Il a été procédé au débat contradictoire prévu par les articles L 3211-12-2 du code de la santé publique.
Le Juge a avisé les parties que la décision sera rendue dans l’après-midi.
MOTIFS DE L’ORDONNANCE
L’hospitalisation sans son consentement d’une personne atteinte de troubles mentaux doit respecter le principe, résultant de l’article 66 de la Constitution, selon lequel la liberté individuelle ne saurait être entravée par une rigueur qui ne soit pas nécessaire (Conseil Constitutionnel, décision 2010/71 QPC du 26 novembre 2010). La protection de la liberté individuelle peut notamment trouver sa limite dans la protection de la sécurité de la personne objet des soins et des tiers auquel elle pourrait porter atteinte.

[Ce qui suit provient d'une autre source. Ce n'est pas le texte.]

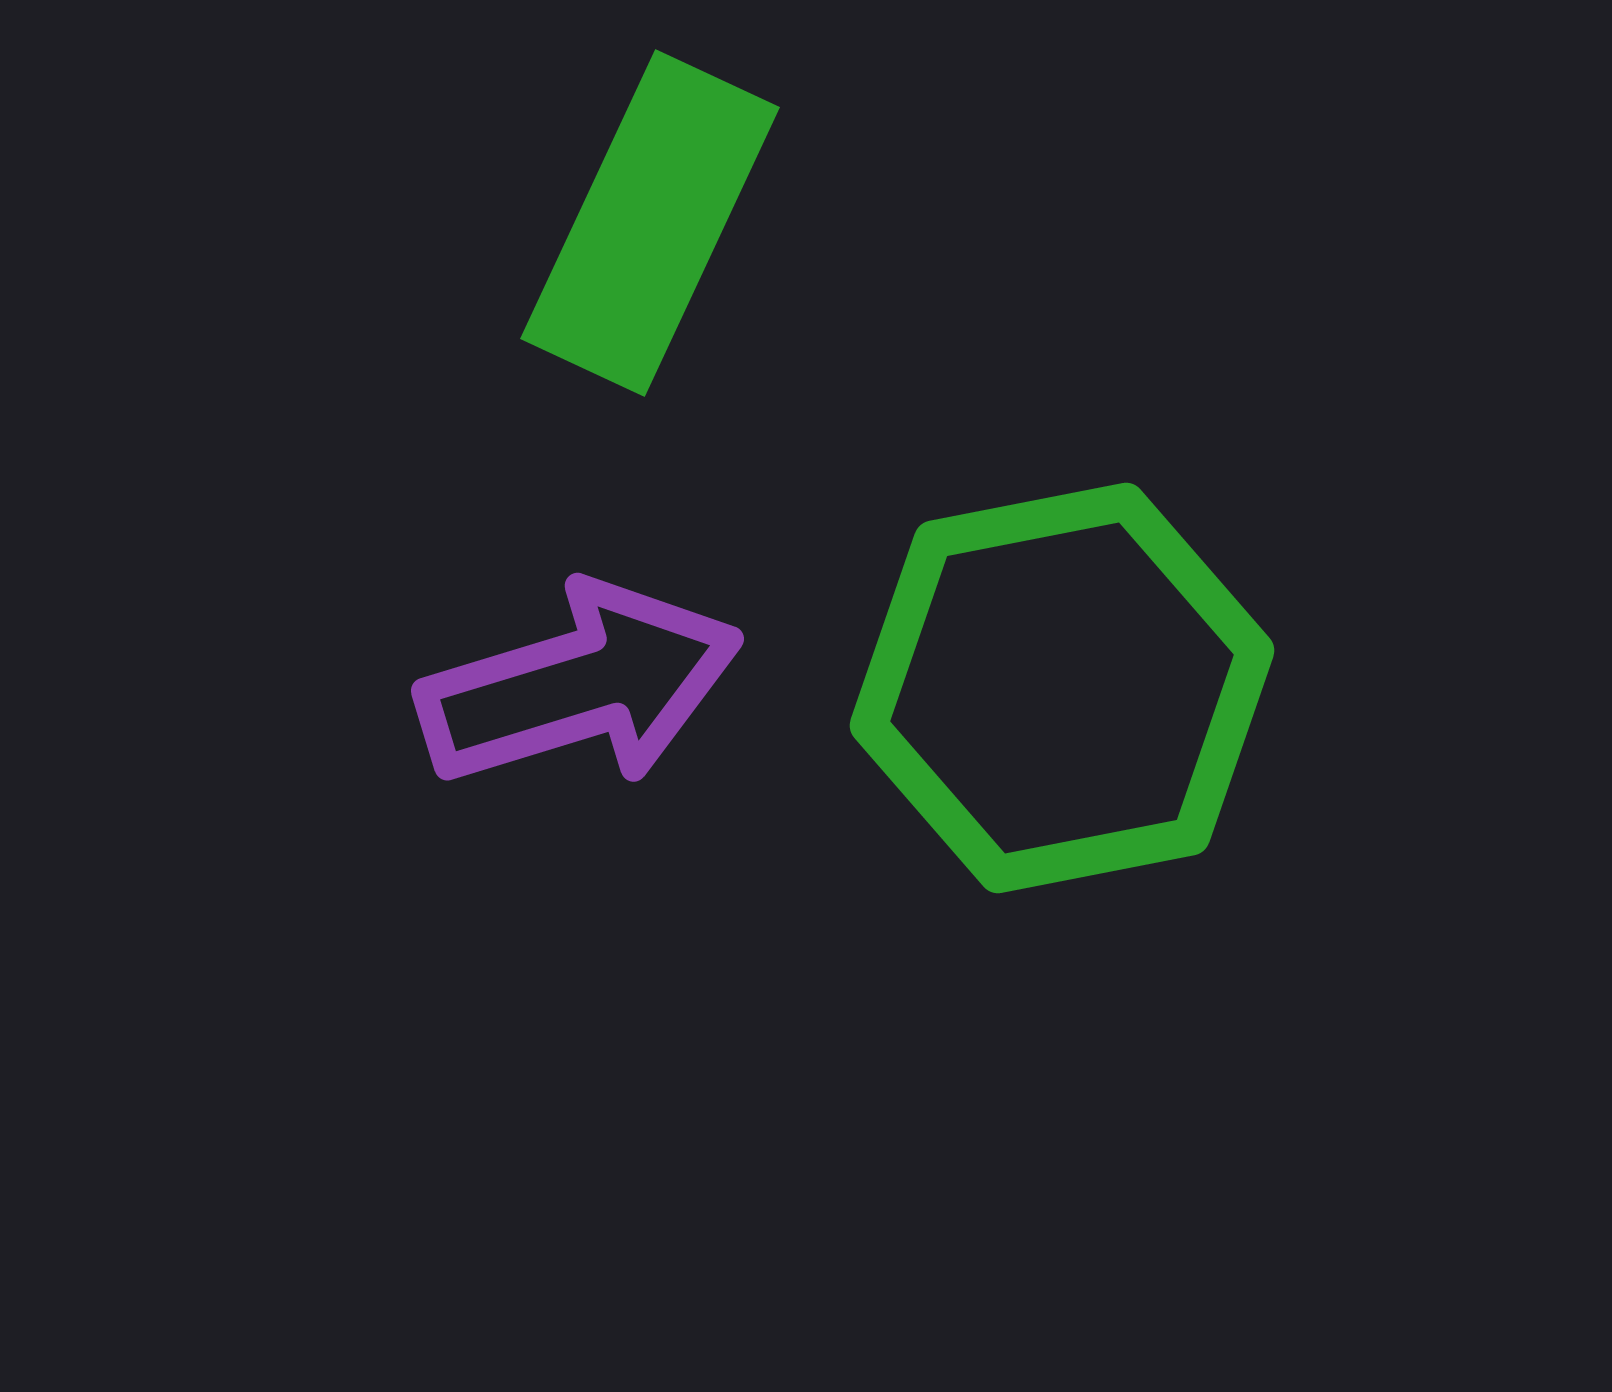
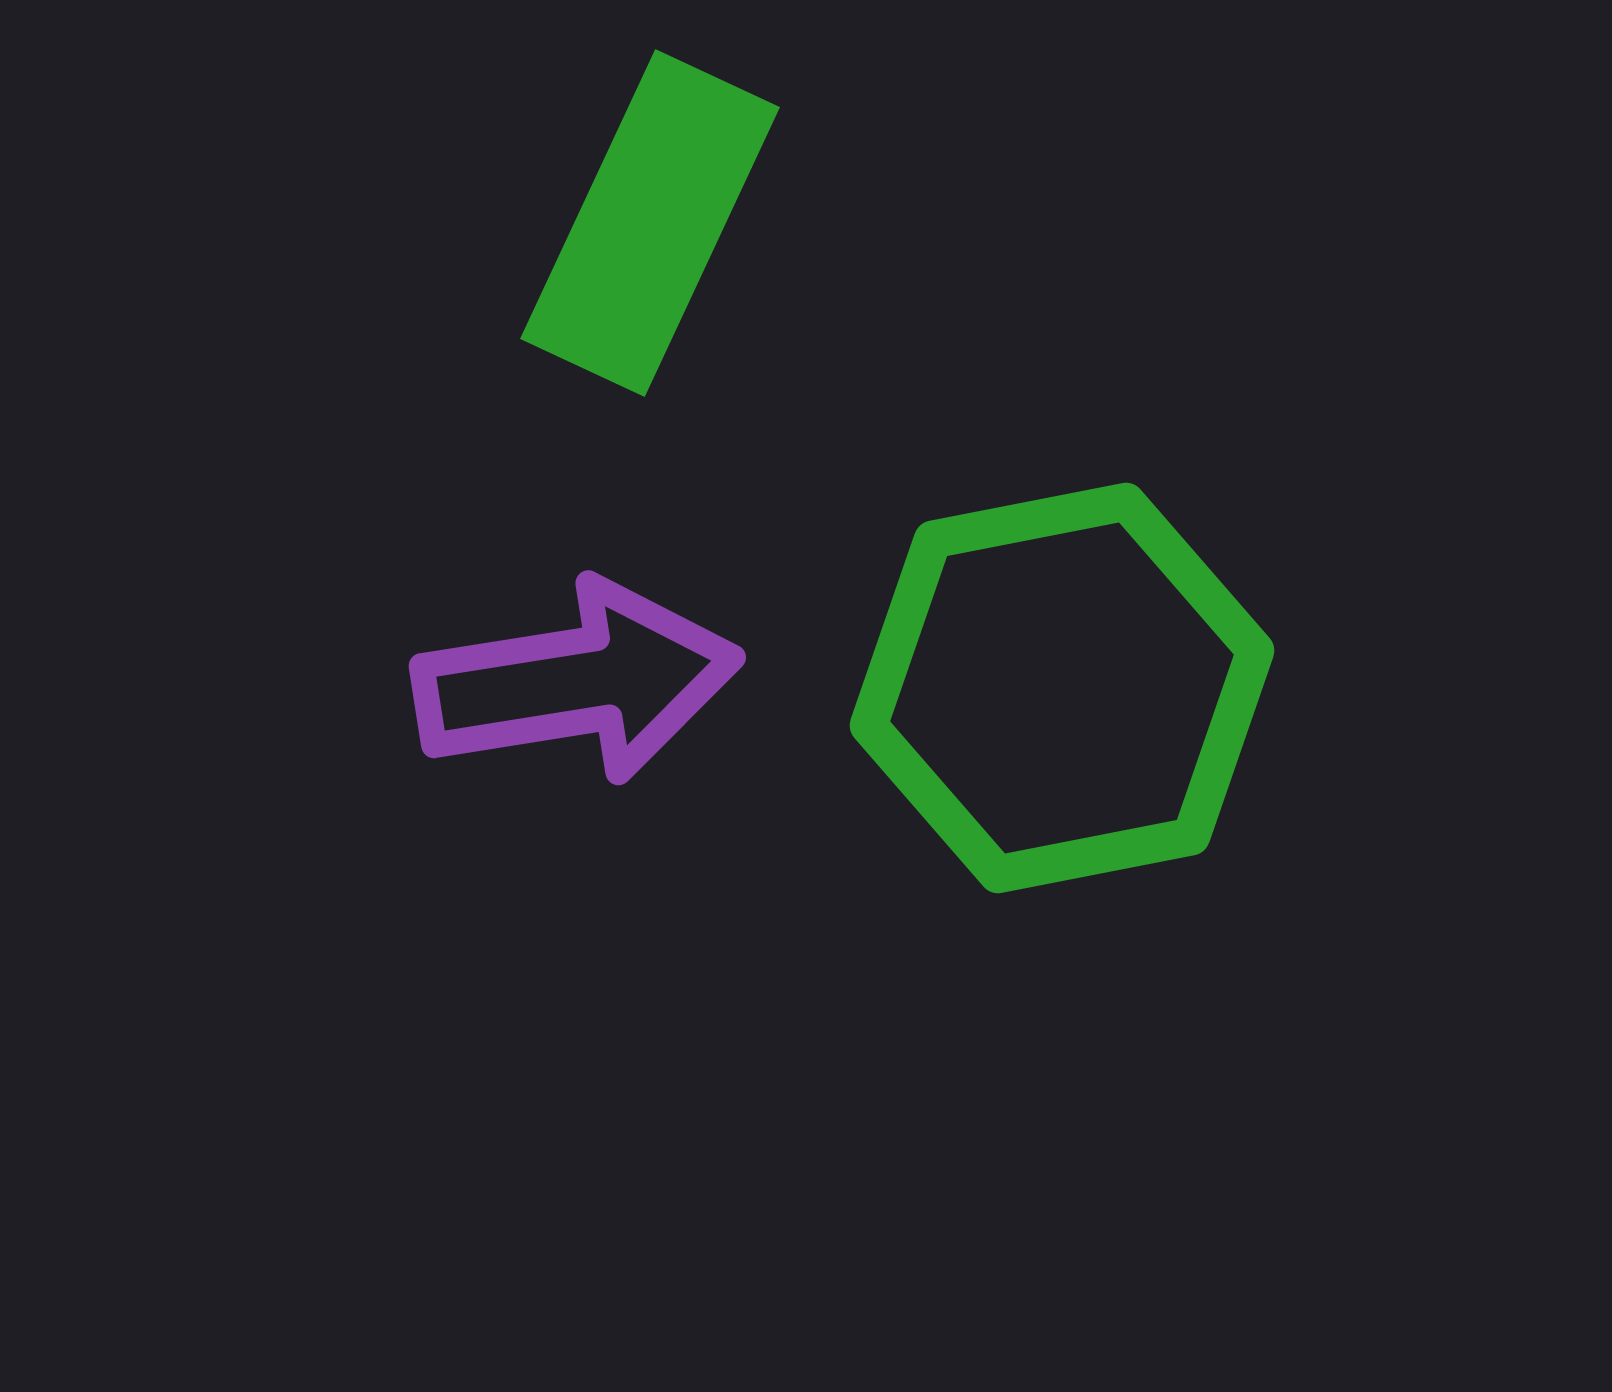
purple arrow: moved 3 px left, 3 px up; rotated 8 degrees clockwise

Selon l’article L. 3212-1 du code de la santé publique, une personne atteinte de troubles mentaux ne peut être admise en soins psychiatriques sans son consentement sur la décision du directeur d’un établissement psychiatrique que si :
1° ses troubles rendent impossible son consentement ;
2° son état impose des soins immédiats assortis soit d’une surveillance médicale constante justifiant une hospitalisation complète, soit d’une surveillance médicale régulière justifiant une prise en charge sous une autre forme.

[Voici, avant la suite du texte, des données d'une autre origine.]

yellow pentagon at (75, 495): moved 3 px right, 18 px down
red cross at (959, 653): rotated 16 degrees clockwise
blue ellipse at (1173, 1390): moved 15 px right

Le juge doit contrôler en application de l’article L3216-1 du code de la santé publique la régularité des décisions administratives prises en matière d’hospitalisation complète. En application de l’article L3211-3 du code de la santé publique il doit aussi veiller, à ce que les restrictions à l’exercice des libertés individuelles du patient soient adaptées, nécessaires et proportionnées à son état mental et à la mise en oeuvre du traitement requis. Le juge ne peut dans le cadre de son contrôle se substituer à l’autorité médicale s’agissant de l’évaluation du consentement du patient, du diagnostic posé ou des soins.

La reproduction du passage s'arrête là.